THE DATA START

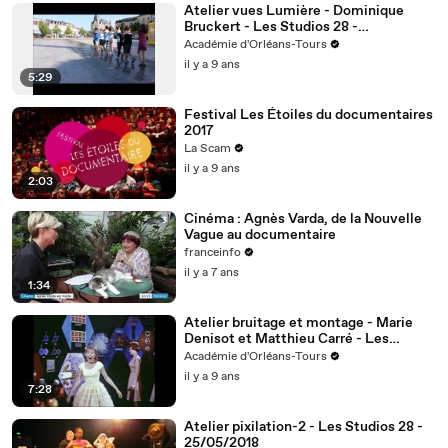
Atelier vues Lumière - Dominique
Bruckert - Les Studios 28 -
29/05/2017
Académie d'Orléans-Tours
il y a 9 ans
5:29
Festival Les Étoiles du documentaires
2017
La Scam
il y a 9 ans
2:03
Cinéma : Agnès Varda, de la Nouvelle
Vague au documentaire
franceinfo
il y a 7 ans
1:34
Atelier bruitage et montage - Marie
Denisot et Matthieu Carré - Les
Studios 28 - 19/05/2017
Académie d'Orléans-Tours
il y a 9 ans
7:28
Atelier pixilation-2 - Les Studios 28 -
25/05/2018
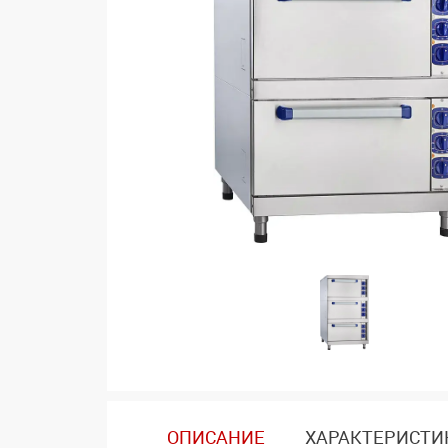
ОПИСАНИЕ
ХАРАКТЕРИСТИ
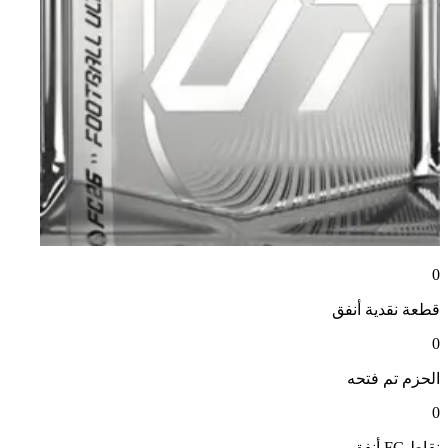
0
قطعة نقدية
أنفق
0
الحزم
تم فتحه
0
نقاط FC
أنفق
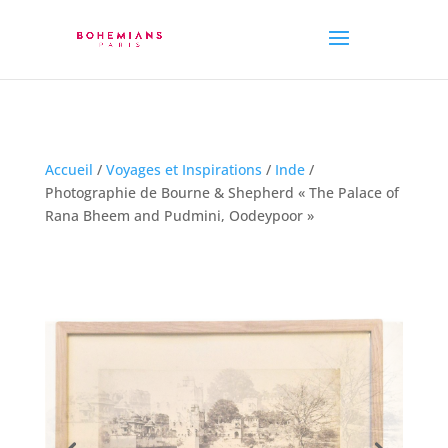
Accueil
/
Voyages et Inspirations
/
Inde
/
Photographie de Bourne & Shepherd « The Palace of
Rana Bheem and Pudmini, Oodeypoor »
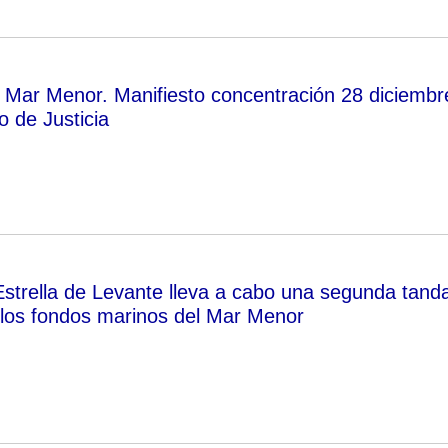
el Mar Menor. Manifiesto concentración 28 diciembr
o de Justicia
strella de Levante lleva a cabo una segunda tand
 los fondos marinos del Mar Menor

THE DATA END

Repeat the lines exactly as they stand, from the opening line of the data through the line with "Denisot et Matthieu Carré - Les". Pictures stay out of the copy.

Atelier vues Lumière - Dominique
Bruckert - Les Studios 28 -
29/05/2017
Académie d'Orléans-Tours
il y a 9 ans
5:29
Festival Les Étoiles du documentaires
2017
La Scam
il y a 9 ans
2:03
Cinéma : Agnès Varda, de la Nouvelle
Vague au documentaire
franceinfo
il y a 7 ans
1:34
Atelier bruitage et montage - Marie
Denisot et Matthieu Carré - Les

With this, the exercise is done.